"This is going to be a tough truth, but we are too late. We are 10 years too late."
—Andrew Yang, July 2019
"Climate change has dried up our forests to the point that they are giant tinderboxes," entrepreneur-turned-presidential candidate Andrew Yang wrote in November 2018, amid the historic wildfires that ravaged California.
He said he saw the fires as a metaphor for much of what is ailing American society. "We avoid spending what we should—but end up paying for it in the end, often tragically," he wrote.
As founder of the New York-based nonprofit Venture for America, Yang helped put talented young people on a pathway to entrepreneurship careers in areas where they could help improve society, including clean energy.
- Yang has proposed investing $4.9 trillion over 20 years to deal with climate change. (In comparison, Bernie Sanders has proposed $16.3 trillion; Elizabeth Warren, $2 trillion; and Joe Biden, $1.7 trillion, each over 10 years.) Yang's largest single investment—$400 billion—would go to "Democracy Dollars," essentially a proposal for public funding of federal campaigns to reduce the influence of Big Money interests like fossil fuel companies. It would let citizens direct federal money to candidates "to wash out the influence of lobbyists," he says. Yang has pledged not to take fossil fuel industry donations.
- To meet his goal of net zero emissions across the economy by 2050, Yang would issue aggressive new federal rules that would require all new buildings to be net zero emissions by 2025, and all new car models to be zero emissions by 2030. He would aim to get the country to 100 percent zero-emissions electricity by 2035, while also requiring all transportation sectors—trucking, rail, transit and aviation—to be net zero by 2040. But he doesn't think this can be done without big investment in cutting-edge technology.
- Yang would both raise money for his program and create an incentive for consumers and investors to choose cleaner energy through a carbon fee-and-dividend system. The proposed tax of $40 a ton, escalating by $5 a year at first, then $10 a year, is relatively robust compared to other proposals floating on Capitol Hill, although he would cap the fee at $100 a ton. Yang says he would return at least half of the money raised to citizens as dividends—but there would be strings attached: the funds would be "specifically designed" to subsidize their purchases of clean energy and vehicles.
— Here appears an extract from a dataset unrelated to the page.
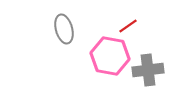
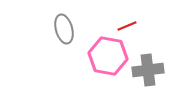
red line: moved 1 px left; rotated 12 degrees clockwise
pink hexagon: moved 2 px left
That's in addition to the centerpiece of Yang's campaign, his proposal for a Universal Basic Income of $1,000 per month, no strings attached, for every American over 18.
- Yang is alone among the Democrats in backing investment in new nuclear technologies—$50 billion in research and development for thorium-based molten salt reactors and nuclear fusion reactors. He also would put $11.5 billion over 15 years into carbon capture research and development. He sees this as particularly important for offsetting carbon emissions from aviation, which he believes will be tied to fossil fuels longer than ground transport. Yang also says he would devote $4 billion in annual funding for vocational and apprenticeship programs for clean energy jobs.
- Yang says he would stop new leases for oil and gas development on public lands and end all existing leases. He also says he would "fight against any new pipeline or similar infrastructure, especially any that would cut across contested land."
- Foldable space mirrors, stratosphere scattering of sulfur dioxide, ocean seeding with plankton—Yang's geoengineering proposals to reverse global warming—have gotten a lot of attention, since he is the only candidate to integrated such tech solutions into his climate platform. But he describes these as "emergency options," noting the potential risks, and would put a relatively small investment—$800 million—into further research.
Yang's plan is not as fatalistic as he seemed to suggest when he lamented that we are a decade "too late" in addressing the climate crisis. He wouldn't just adapt to a warmer world, but would aggressively seek to lower carbon emissions through a cap-and-dividend proposal that incorporates the latest thinking of mainstream economists. However, those same economists would blanch at the government intervention that Yang embraces, such as forcing automakers to achieve zero emissions by 2030. Sanders is arguably just as aggressive, but his goal has more wiggle room, coming from someone who has spent some time in the Senate. Yang, who has never held public office, matter-of-factly declares we'll have to empty our coasts, end offshore drilling and possibly launch reflectors into space. Voters will have to decide whether that makes Yang a fresh thinker or one who is not adequately prepared for the challenges ahead.